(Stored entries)
------------------------------------------------------------

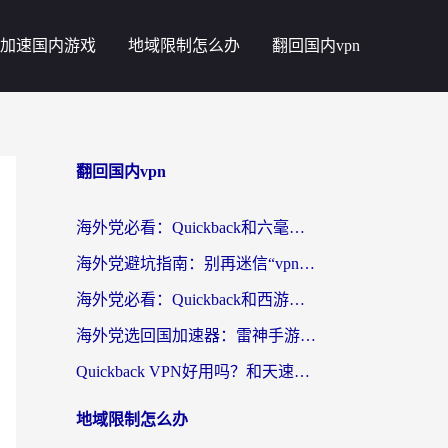
加速国内游戏
地域限制怎么办
翻回国内vpn
翻回国内vpn
海外党必看：Quickback和六毫秒好用吗？3步选对回国加速器，无缝刷国内剧玩游戏
海外党避坑指南：别再迷信“vpn 中国免费”，选对回国加速器才能无缝刷国内资源
海外党必看：Quickback和西游哪个好？3个维度教你选对回国加速器
海外党选回国加速器：雷神手游和云帆哪个好？附3组对比+避坑指南
Quickback VPN好用吗？和天速回国VPN对比哪个回国效果更好？海外党必看的真实体验指南
地域限制怎么办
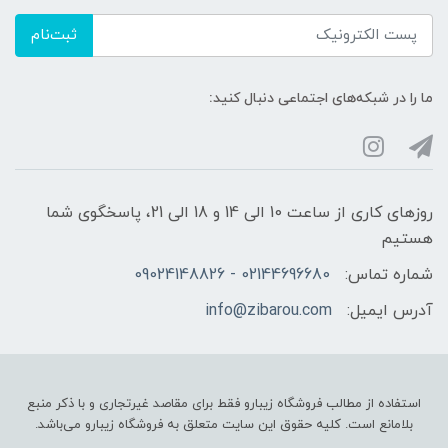
ثبت‌نام
ما را در شبکه‌های اجتماعی دنبال کنید:
روزهای کاری از ساعت 10 الی 14 و 18 الی 21، پاسخگوی شما
هستیم
شماره تماس:
02144696680 - 09024148826
آدرس ایمیل:
info@zibarou.com
استفاده از مطالب فروشگاه زیبارو فقط برای مقاصد غیرتجاری و با ذکر منبع
بلامانع است. کلیه حقوق این سایت متعلق به فروشگاه زیبارو می‌باشد.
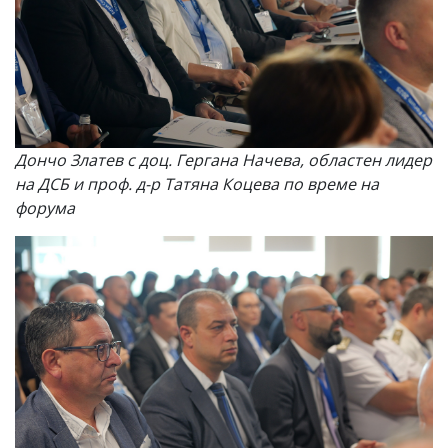
Дончо Златев с доц. Гергана Начева, областен лидер
на ДСБ и проф. д-р Татяна Коцева по време на
форума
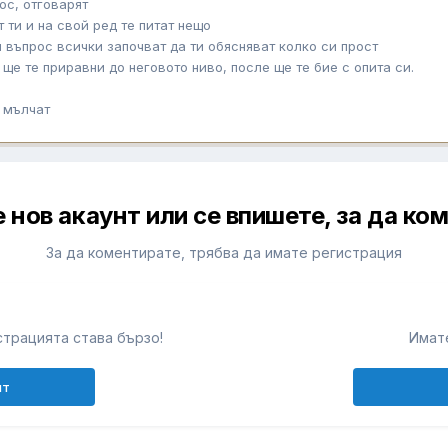
ос, отговарят
 ти и на свой ред те питат нещо
 въпрос всички започват да ти обясняват колко си прост
ще те приравни до неговото ниво, после ще те бие с опита си.
е мълчат
 нов акаунт или се впишете, за да ко
За да коментирате, трябва да имате регистрация
т
трацията става бързо!
Имате
нт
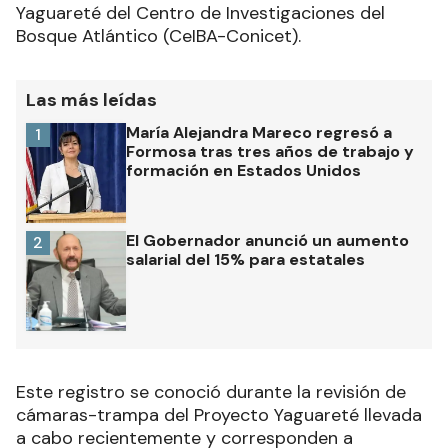
Yaguareté del Centro de Investigaciones del
Bosque Atlántico (CeIBA-Conicet).
Las más leídas
María Alejandra Mareco regresó a
1
Formosa tras tres años de trabajo y
formación en Estados Unidos
El Gobernador anunció un aumento
2
salarial del 15% para estatales
Este registro se conoció durante la revisión de
cámaras-trampa del Proyecto Yaguareté llevada
a cabo recientemente y corresponden a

------------------------------------------------------------

Task instructions — If an entry holds a picture, skip the picture and print the rest of the data exactly.

Written answer —
加速国内游戏
地域限制怎么办
翻回国内vpn
翻回国内vpn
海外党必看：Quickback和六毫秒好用吗？3步选对回国加速器，无缝刷国内剧玩游戏
海外党避坑指南：别再迷信“vpn 中国免费”，选对回国加速器才能无缝刷国内资源
海外党必看：Quickback和西游哪个好？3个维度教你选对回国加速器
海外党选回国加速器：雷神手游和云帆哪个好？附3组对比+避坑指南
Quickback VPN好用吗？和天速回国VPN对比哪个回国效果更好？海外党必看的真实体验指南
地域限制怎么办
ثبت‌نام
ما را در شبکه‌های اجتماعی دنبال کنید:
روزهای کاری از ساعت 10 الی 14 و 18 الی 21، پاسخگوی شما
هستیم
شماره تماس:
02144696680 - 09024148826
آدرس ایمیل:
info@zibarou.com
استفاده از مطالب فروشگاه زیبارو فقط برای مقاصد غیرتجاری و با ذکر منبع
بلامانع است. کلیه حقوق این سایت متعلق به فروشگاه زیبارو می‌باشد.
Дончо Златев с доц. Гергана Начева, областен лидер
на ДСБ и проф. д-р Татяна Коцева по време на
форума
ос, отговарят
 ти и на свой ред те питат нещо
 въпрос всички започват да ти обясняват колко си прост
ще те приравни до неговото ниво, после ще те бие с опита си.
е мълчат
 нов акаунт или се впишете, за да ко
За да коментирате, трябва да имате регистрация
т
трацията става бързо!
Имате
нт
Yaguareté del Centro de Investigaciones del
Bosque Atlántico (CeIBA-Conicet).
Las más leídas
María Alejandra Mareco regresó a
1
Formosa tras tres años de trabajo y
formación en Estados Unidos
El Gobernador anunció un aumento
2
salarial del 15% para estatales
Este registro se conoció durante la revisión de
cámaras-trampa del Proyecto Yaguareté llevada
a cabo recientemente y corresponden a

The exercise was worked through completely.